▶ [Instructions for the task] Each line of the data below between the one containing "Сравните сервисы пополнения и выберите лучший" and the one containing "кабинетов технологии и оформление", both included, is to be repeated exactly. Please omit pictures.

▶ [Data to process]
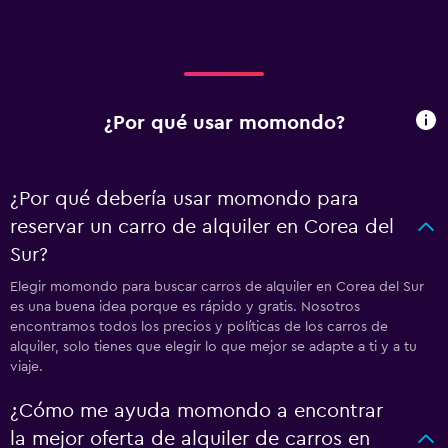
¿Por qué usar momondo?
¿Por qué debería usar momondo para
reservar un carro de alquiler en Corea del
Sur?
Elegir momondo para buscar carros de alquiler en Corea del Sur
es una buena idea porque es rápido y gratis. Nosotros
encontramos todos los precios y políticas de los carros de
alquiler, solo tienes que elegir lo que mejor se adapte a ti y a tu
viaje.
¿Cómo me ayuda momondo a encontrar
la mejor oferta de alquiler de carros en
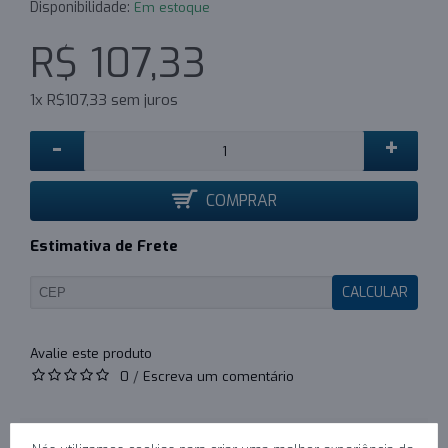
Disponibilidade:
Em estoque
R$ 107,33
1x R$107,33 sem juros
-
+
COMPRAR
Estimativa de Frete
CALCULAR
0
/
Escreva um comentário
DESCRIÇÃO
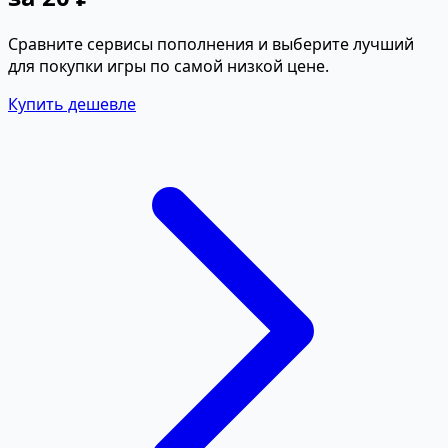
Сравните сервисы пополнения и выберите лучший
для покупки игры по самой низкой цене.
Купить дешевле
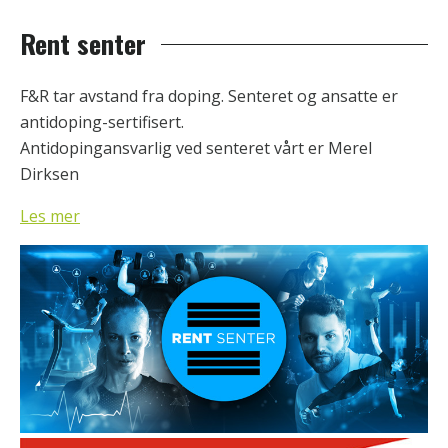
Rent senter
F&R tar avstand fra doping. Senteret og ansatte er
antidoping-sertifisert.
Antidopingansvarlig ved senteret vårt er Merel
Dirksen
Les mer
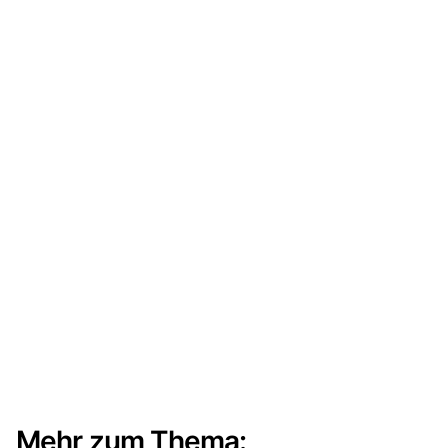
Mehr zum Thema:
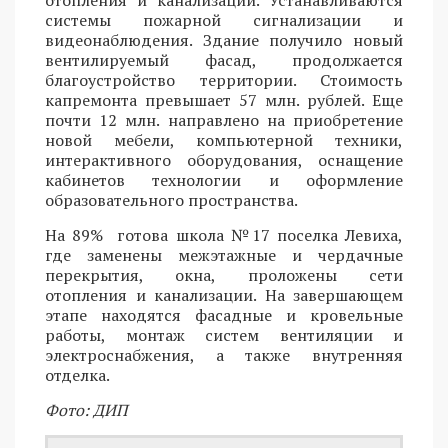
системы пожарной сигнализации и
видеонаблюдения. Здание получило новый
вентилируемый фасад, продолжается
благоустройство территории. Стоимость
капремонта превышает 57 млн. рублей. Еще
почти 12 млн. направлено на приобретение
новой мебели, компьютерной техники,
интерактивного оборудования, оснащение
кабинетов технологии и оформление
образовательного пространства.
На 89% готова школа №17 поселка Левиха,
где заменены межэтажные и чердачные
перекрытия, окна, проложены сети
отопления и канализации. На завершающем
этапе находятся фасадные и кровельные
работы, монтаж систем вентиляции и
электроснабжения, а также внутренняя
отделка.
Фото: ДИП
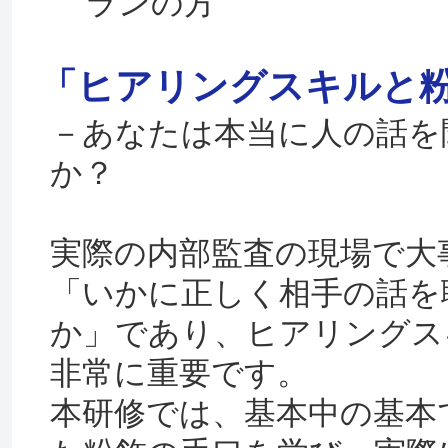
ランの方
「ヒアリングスキルと
－あなたは本当に人の話を
か？
実際の内部監査の現場で大
「いかに正しく相手の話を
か」であり、ヒアリングス
非常に重要です。
本研修では、基本中の基本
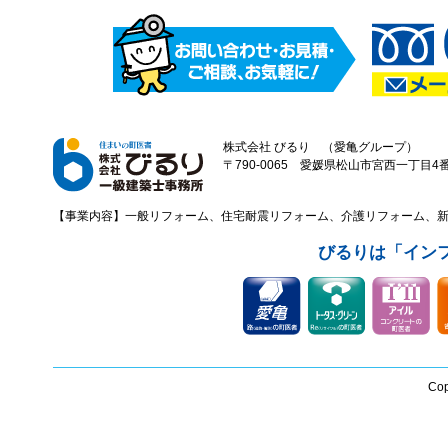
株式会社 びるり （愛亀グループ）
〒790-0065 愛媛県松山市宮西一丁目4番43
【事業内容】一般リフォーム、住宅耐震リフォーム、介護リフォーム、
びるりは「イン
Cop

▶ [Response]
Сравните сервисы пополнения и выберите лучший
для покупки игры по самой низкой цене.
Купить дешевле
Rent senter
F&R tar avstand fra doping. Senteret og ansatte er
antidoping-sertifisert.
Antidopingansvarlig ved senteret vårt er Merel
Dirksen
Les mer
Mehr zum Thema:
системы пожарной сигнализации и
видеонаблюдения. Здание получило новый
вентилируемый фасад, продолжается
благоустройство территории. Стоимость
капремонта превышает 57 млн. рублей. Еще
почти 12 млн. направлено на приобретение
новой мебели, компьютерной техники,
интерактивного оборудования, оснащение
кабинетов технологии и оформление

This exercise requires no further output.